“Gretchen? no; that is, not since dinner-time. Why?” asked Louis, with his hand on the knob.

“She was absent at supper, without leave or notice, and hasn’t been seen since. I am afraid Tina has had a bad turn, that’s all. Gretchen would not do such a thing unless she had to.”

“Shall I step around and see?”

“No: you’re tired. I’ll go myself. I ain’t had a breath of air to-day, outside the back yard, and it’ll do me good. Polly, there, has the accounts to do. They ought to been ready for the board-meeting; but Gretchen she’s been so put back in her work lately by Tina’s bein’ sick.”
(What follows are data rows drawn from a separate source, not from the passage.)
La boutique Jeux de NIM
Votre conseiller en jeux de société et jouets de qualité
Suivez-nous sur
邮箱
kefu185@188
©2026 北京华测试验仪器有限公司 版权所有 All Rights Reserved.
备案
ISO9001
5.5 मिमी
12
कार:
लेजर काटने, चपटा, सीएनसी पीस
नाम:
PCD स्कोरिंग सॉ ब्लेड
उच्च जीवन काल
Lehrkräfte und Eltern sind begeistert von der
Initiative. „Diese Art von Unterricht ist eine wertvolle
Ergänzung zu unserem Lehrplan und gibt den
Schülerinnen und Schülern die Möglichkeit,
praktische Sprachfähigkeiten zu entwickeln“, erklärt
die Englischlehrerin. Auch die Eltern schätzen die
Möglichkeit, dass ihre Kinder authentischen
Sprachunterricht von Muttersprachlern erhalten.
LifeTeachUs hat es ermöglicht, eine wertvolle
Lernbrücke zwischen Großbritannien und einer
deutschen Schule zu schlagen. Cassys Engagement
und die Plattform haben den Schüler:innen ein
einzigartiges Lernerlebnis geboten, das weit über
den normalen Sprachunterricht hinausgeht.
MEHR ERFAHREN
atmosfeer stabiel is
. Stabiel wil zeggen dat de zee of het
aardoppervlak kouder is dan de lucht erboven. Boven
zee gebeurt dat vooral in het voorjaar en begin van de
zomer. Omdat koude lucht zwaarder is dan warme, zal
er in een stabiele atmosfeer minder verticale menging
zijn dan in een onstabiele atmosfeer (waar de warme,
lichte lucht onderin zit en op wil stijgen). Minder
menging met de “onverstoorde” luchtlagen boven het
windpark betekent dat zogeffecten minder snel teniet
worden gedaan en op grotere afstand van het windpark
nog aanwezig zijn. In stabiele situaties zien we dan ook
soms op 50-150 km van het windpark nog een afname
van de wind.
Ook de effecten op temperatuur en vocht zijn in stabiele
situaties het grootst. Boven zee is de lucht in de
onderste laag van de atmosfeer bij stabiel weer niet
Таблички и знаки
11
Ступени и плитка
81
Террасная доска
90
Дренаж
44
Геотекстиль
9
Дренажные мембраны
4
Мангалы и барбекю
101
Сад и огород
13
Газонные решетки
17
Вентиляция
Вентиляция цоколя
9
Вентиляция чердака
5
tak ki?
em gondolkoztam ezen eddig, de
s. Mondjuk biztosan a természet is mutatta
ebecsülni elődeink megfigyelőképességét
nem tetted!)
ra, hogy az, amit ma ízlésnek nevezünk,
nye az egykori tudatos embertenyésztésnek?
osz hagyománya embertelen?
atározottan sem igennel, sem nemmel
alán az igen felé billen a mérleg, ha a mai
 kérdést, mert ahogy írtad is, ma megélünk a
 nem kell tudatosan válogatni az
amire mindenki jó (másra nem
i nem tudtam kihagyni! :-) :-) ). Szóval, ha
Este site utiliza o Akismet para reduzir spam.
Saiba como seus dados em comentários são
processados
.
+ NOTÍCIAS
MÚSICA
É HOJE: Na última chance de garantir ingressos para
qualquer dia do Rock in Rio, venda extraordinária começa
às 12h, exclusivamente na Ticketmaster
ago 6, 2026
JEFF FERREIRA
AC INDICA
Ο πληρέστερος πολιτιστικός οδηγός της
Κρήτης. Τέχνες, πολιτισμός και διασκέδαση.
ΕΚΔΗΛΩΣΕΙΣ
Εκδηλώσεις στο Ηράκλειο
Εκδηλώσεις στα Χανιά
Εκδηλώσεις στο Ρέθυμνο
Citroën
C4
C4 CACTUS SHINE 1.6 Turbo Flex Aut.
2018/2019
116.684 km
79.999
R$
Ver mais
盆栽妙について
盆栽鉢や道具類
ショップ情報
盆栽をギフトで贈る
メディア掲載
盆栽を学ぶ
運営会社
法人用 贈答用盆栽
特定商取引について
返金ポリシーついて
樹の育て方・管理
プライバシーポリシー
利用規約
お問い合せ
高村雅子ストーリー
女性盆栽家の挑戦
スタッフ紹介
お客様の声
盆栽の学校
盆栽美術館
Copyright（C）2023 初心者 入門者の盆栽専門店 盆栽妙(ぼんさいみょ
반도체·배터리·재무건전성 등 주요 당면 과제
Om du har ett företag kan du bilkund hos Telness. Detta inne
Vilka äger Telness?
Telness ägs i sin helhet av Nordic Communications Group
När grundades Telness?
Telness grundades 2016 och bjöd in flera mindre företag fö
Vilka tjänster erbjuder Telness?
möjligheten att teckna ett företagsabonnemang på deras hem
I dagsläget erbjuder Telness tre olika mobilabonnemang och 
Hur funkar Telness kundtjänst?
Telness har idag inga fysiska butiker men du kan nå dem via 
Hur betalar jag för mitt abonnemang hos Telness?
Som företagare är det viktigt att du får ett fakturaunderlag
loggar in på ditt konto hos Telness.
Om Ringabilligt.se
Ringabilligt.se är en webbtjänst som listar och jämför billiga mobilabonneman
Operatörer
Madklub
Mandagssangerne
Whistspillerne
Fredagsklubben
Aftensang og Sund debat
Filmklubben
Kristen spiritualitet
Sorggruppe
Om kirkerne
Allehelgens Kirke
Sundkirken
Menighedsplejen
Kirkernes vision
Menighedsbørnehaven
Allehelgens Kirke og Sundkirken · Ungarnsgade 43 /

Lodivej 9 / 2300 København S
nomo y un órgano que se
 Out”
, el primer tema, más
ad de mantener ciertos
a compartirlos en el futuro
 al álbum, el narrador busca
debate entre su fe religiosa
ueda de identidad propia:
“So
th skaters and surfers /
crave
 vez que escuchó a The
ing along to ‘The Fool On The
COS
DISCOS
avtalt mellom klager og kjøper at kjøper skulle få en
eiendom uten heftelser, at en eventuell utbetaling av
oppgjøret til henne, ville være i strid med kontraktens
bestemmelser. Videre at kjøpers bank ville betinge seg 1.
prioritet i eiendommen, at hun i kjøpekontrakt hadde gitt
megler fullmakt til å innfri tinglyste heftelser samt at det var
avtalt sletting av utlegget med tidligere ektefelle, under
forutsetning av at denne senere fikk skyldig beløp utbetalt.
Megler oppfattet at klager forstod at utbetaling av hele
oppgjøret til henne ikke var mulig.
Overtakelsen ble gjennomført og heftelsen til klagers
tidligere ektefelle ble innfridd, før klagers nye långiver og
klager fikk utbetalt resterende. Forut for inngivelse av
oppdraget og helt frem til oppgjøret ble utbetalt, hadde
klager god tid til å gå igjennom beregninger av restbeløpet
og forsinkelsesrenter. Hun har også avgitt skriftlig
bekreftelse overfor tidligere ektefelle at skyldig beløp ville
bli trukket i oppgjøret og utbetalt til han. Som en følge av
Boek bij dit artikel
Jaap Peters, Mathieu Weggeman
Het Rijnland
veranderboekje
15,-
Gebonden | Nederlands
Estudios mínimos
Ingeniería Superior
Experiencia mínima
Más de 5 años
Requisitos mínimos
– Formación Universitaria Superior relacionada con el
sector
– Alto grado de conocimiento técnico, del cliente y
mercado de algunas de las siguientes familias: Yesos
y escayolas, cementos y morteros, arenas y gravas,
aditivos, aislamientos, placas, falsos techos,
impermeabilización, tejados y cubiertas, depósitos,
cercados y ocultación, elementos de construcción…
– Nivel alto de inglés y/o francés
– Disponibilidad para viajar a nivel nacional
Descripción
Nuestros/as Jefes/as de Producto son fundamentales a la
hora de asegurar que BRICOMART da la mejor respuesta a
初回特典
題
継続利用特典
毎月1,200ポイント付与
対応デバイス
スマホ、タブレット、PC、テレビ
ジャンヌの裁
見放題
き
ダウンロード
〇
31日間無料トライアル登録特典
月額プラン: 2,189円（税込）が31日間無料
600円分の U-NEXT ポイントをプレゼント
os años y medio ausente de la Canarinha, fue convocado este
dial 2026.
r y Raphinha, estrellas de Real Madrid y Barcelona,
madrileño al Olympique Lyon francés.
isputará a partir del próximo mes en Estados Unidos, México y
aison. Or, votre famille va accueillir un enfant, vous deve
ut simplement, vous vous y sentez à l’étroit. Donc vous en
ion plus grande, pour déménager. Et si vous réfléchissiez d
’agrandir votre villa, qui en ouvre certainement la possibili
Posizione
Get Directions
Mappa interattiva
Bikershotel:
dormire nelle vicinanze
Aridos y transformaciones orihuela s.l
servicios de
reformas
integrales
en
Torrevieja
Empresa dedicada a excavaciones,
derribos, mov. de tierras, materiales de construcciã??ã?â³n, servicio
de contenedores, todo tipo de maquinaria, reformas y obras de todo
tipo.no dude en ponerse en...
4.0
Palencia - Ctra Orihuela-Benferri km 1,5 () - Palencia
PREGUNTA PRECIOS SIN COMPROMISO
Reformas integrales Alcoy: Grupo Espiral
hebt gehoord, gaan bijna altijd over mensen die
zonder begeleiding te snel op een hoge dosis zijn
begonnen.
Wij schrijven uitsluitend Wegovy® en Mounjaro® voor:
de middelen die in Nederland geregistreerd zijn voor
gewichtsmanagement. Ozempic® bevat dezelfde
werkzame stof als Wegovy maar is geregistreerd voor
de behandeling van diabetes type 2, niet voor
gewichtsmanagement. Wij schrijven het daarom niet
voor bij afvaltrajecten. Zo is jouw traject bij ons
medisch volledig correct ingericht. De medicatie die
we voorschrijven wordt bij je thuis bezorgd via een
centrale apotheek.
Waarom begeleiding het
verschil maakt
“I’ve nearly done,” said Polly, with a vigorous dip of her pen in the inkstand; “and if you’re not too tired, Louis, you might wait and leave these books at the board-room, as you go to bed. It’s as near as any other way, and I promised to send them.”

The boy threw himself obediently into a chair, and watched—still with Pinkie’s eyes—while Miss Sally adorned herself with a bonnet and shawl of strange and intricate construction. How the brown eyes would have laughed at Miss Sally’s bonnet, thought Louis.

Then Polly closed her books with a bang. “There, that’s done!” she said. “The Bible says we must bear one another’s burdens; and I’ve had my share of it this day. I hate accounts.”

“Let me do them for you next time,” said Louis, looking down at Polly’s flushed face and tumbled hair, and the soiled gingham apron she had been too busy to change.

“I hope there won’t be a next time,” replied Polly. “If there is, we must get another cashier; that’s all. But Gretchen is real reliable generally.”

“I hope nothing has happened to her,” said Louis uneasily, thinking of two figures that had vanished round a corner in North Micklegard, as the Ark of the Covenant drew nigh. The man was, he felt sure, Frank Randolph, and the girl had on a blue dress, just the color of Gretchen’s Sunday one.